**WHAT NEEDS TO BE DONE**.
Output each entry verbatim. Leave the images out.

**MATERIAL PROVIDED**.
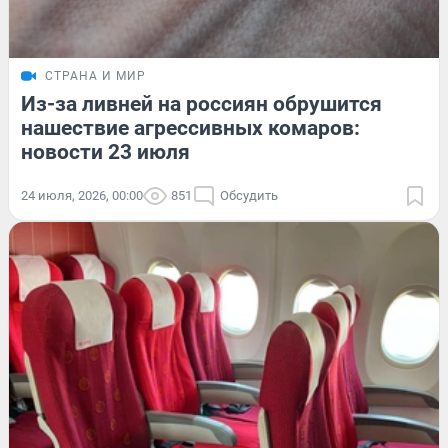
СТРАНА И МИР
Из-за ливней на россиян обрушится
нашествие агрессивных комаров:
новости 23 июля
24 июля, 2026, 00:00
851
Обсудить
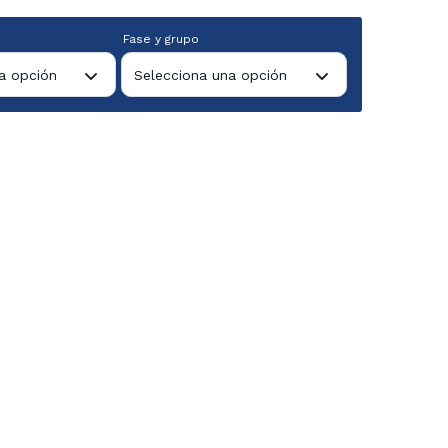
Fase y grupo
a opción
Selecciona una opción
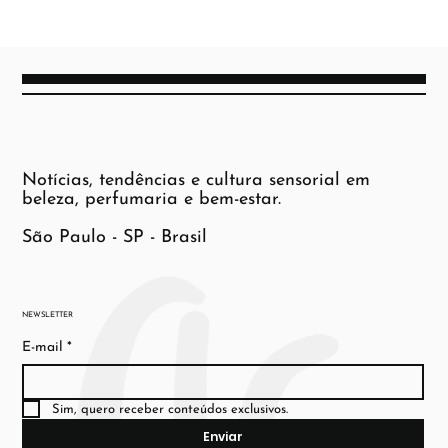
Notícias, tendências e cultura sensorial em
beleza, perfumaria e bem-estar.
São Paulo - SP - Brasil
NEWSLETTER
E-mail
*
Sim, quero receber conteúdos exclusivos.
Enviar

**ANSWER BOX**.
СТРАНА И МИР
Из-за ливней на россиян обрушится
нашествие агрессивных комаров:
новости 23 июля
24 июля, 2026, 00:00
851
Обсудить
Fase y grupo
a opción
Selecciona una opción
Notícias, tendências e cultura sensorial em
beleza, perfumaria e bem-estar.
São Paulo - SP - Brasil
NEWSLETTER
E-mail
*
Sim, quero receber conteúdos exclusivos.
Enviar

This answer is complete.